These days, country is pop and pop is country. The two genres are virtually indistinguishable. To whom should we extend our gratuity for this cross-pollination? Garth? Nope. Faith? Nice try. Shania? Please.
Lionel Richie, thank you very much.
Back in the early '80s, Motown chief Berry Gordy sized up his chart-topping Commodores and plucked the charismatic, wide-pupiled Richie for a multiplatinum solo career. "Instead of playing it safe and sticking to soul and R&B for surefire hits, Richie found his inner straw hat and sought out Kenny Rogers and his Santa Claus beard to collaborate on the crossover hit "My Love.""
Not that our man Richie went all Charlie Pride on us an' shit. No sir -- Richie was also the man who donned turned-up collars, pink blazers and Capezios to churn out the stealth cocaine anthem "Dancing on the Ceiling," the irresistibly melodramatic "Say You, Say Me," the back-to-basics "Running With the Night" and the salsa-tinged "All Night Long (All Night)."

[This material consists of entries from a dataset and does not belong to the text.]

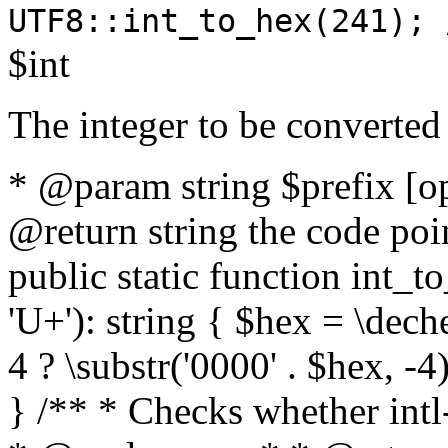
UTF8::int_to_hex(241); 
$int
The integer to be converted
* @param string $prefix [o
@return string the code poin
public static function int_to
'U+'): string { $hex = \dech
4 ? \substr('0000' . $hex, -4)
} /** * Checks whether intl-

Naysayers like to dismiss Richie as a black Richard Marx. This comparison is cockamamie. Not only was Richie a unique and skilled vocalist, his fashion sense was always two steps ahead of the pack. To wit, the jacket art on his recently reissued package of three CD's -- Lionel Richie, Dancing on the Ceiling and Can't Slow Down -- reveals a man unafraid to sport an Afro mullet, white pants and that signature A-frame mustache. Richie was not just another cheesy pop soloist. He was a bad-ass chameleon who bottled the lightning that was '80s hedonism better than any other. We should celebrate his entire catalog, and this scintillating three-disc reissue is a great start.
Correction published 6/18/03:
The original version of this record review had Lionel Richie collaborating far too much with Kenny Rogers. Richie and Rogers dueted on "My Love"; Richie wrote "Lady" for Rogers. "Sail On" was not a post-Commodores hit; it was a hit for Richie and the Commodores in 1979. The above version reflects the corrected text.